What you are asked to do> If pictures are present, leave them out, and copy the data word for word.

Collected data
§
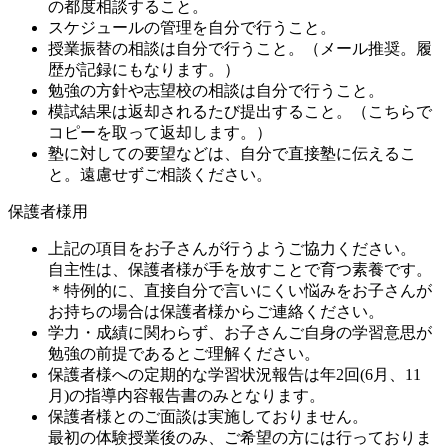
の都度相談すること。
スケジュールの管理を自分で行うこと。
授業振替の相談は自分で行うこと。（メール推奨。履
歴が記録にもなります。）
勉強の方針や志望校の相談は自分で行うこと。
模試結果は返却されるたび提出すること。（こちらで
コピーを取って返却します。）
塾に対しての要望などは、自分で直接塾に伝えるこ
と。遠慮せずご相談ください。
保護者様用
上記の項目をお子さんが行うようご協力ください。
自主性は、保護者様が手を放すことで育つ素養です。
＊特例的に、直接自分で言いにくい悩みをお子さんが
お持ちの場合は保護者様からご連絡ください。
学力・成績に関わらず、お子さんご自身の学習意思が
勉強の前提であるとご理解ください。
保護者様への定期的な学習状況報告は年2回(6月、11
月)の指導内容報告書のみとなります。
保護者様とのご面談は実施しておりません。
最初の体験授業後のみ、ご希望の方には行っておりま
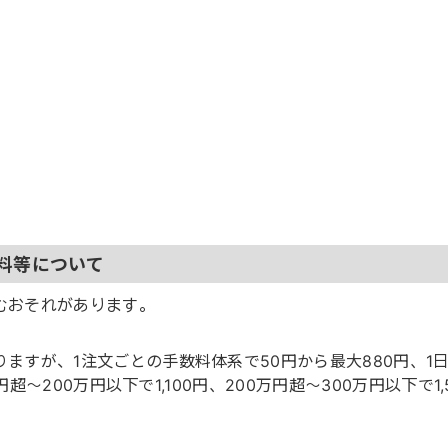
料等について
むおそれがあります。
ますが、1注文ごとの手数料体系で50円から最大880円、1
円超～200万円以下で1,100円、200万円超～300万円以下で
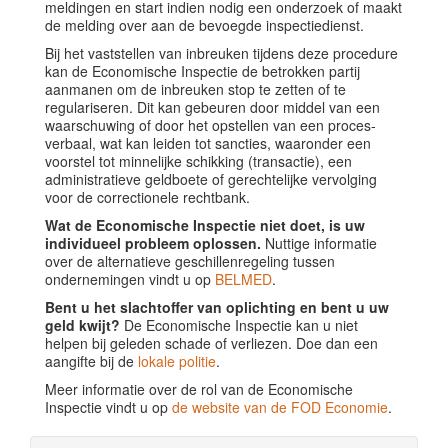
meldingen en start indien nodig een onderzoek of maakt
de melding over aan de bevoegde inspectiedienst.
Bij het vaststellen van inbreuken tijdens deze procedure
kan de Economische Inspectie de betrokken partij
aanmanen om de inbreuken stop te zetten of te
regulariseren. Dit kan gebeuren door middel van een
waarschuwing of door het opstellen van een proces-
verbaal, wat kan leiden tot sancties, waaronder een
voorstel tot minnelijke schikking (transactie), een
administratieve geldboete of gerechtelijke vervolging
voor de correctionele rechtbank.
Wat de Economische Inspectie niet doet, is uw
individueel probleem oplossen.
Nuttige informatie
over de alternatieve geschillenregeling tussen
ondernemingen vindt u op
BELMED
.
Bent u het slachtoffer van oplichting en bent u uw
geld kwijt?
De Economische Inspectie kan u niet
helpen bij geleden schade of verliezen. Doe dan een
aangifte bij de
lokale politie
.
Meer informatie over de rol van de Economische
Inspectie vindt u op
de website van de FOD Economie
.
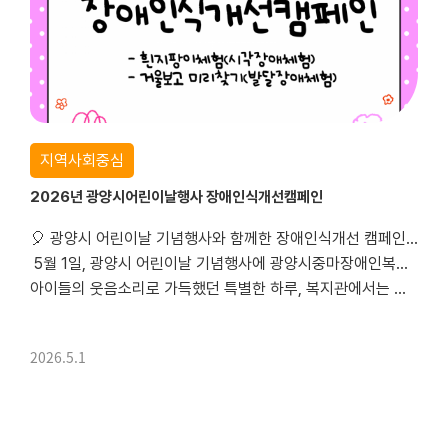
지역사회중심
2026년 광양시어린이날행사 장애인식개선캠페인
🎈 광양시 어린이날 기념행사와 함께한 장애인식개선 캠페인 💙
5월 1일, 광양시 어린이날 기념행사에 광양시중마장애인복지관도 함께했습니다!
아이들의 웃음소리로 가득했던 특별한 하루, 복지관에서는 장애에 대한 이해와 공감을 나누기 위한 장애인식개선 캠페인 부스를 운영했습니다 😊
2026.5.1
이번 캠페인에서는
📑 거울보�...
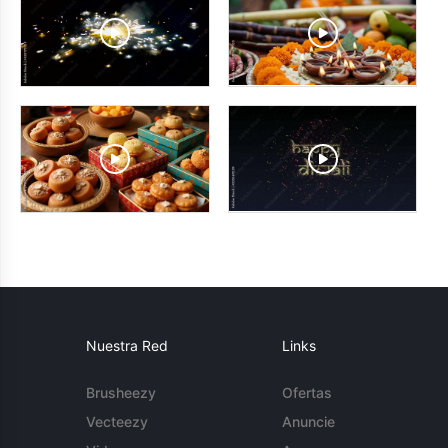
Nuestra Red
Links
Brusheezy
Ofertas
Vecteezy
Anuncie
§
Solved exercise>
の都度相談すること。
スケジュールの管理を自分で行うこと。
授業振替の相談は自分で行うこと。（メール推奨。履
歴が記録にもなります。）
勉強の方針や志望校の相談は自分で行うこと。
模試結果は返却されるたび提出すること。（こちらで
コピーを取って返却します。）
塾に対しての要望などは、自分で直接塾に伝えるこ
と。遠慮せずご相談ください。
保護者様用
上記の項目をお子さんが行うようご協力ください。
自主性は、保護者様が手を放すことで育つ素養です。
＊特例的に、直接自分で言いにくい悩みをお子さんが
お持ちの場合は保護者様からご連絡ください。
学力・成績に関わらず、お子さんご自身の学習意思が
勉強の前提であるとご理解ください。
保護者様への定期的な学習状況報告は年2回(6月、11
月)の指導内容報告書のみとなります。
保護者様とのご面談は実施しておりません。
最初の体験授業後のみ、ご希望の方には行っておりま
料等について
むおそれがあります。
ますが、1注文ごとの手数料体系で50円から最大880円、1
円超～200万円以下で1,100円、200万円超～300万円以下で
meldingen en start indien nodig een onderzoek of maakt
de melding over aan de bevoegde inspectiedienst.
Bij het vaststellen van inbreuken tijdens deze procedure
kan de Economische Inspectie de betrokken partij
aanmanen om de inbreuken stop te zetten of te
regulariseren. Dit kan gebeuren door middel van een
waarschuwing of door het opstellen van een proces-
verbaal, wat kan leiden tot sancties, waaronder een
voorstel tot minnelijke schikking (transactie), een
administratieve geldboete of gerechtelijke vervolging
voor de correctionele rechtbank.
Wat de Economische Inspectie niet doet, is uw
individueel probleem oplossen.
Nuttige informatie
over de alternatieve geschillenregeling tussen
ondernemingen vindt u op
BELMED
.
Bent u het slachtoffer van oplichting en bent u uw
geld kwijt?
De Economische Inspectie kan u niet
helpen bij geleden schade of verliezen. Doe dan een
aangifte bij de
lokale politie
.
Meer informatie over de rol van de Economische
Inspectie vindt u op
de website van de FOD Economie
.
지역사회중심
2026년 광양시어린이날행사 장애인식개선캠페인
🎈 광양시 어린이날 기념행사와 함께한 장애인식개선 캠페인 💙
5월 1일, 광양시 어린이날 기념행사에 광양시중마장애인복지관도 함께했습니다!
아이들의 웃음소리로 가득했던 특별한 하루, 복지관에서는 장애에 대한 이해와 공감을 나누기 위한 장애인식개선 캠페인 부스를 운영했습니다 😊
2026.5.1
이번 캠페인에서는
📑 거울보�...
Nuestra Red
Links
Brusheezy
Ofertas
Vecteezy
Anuncie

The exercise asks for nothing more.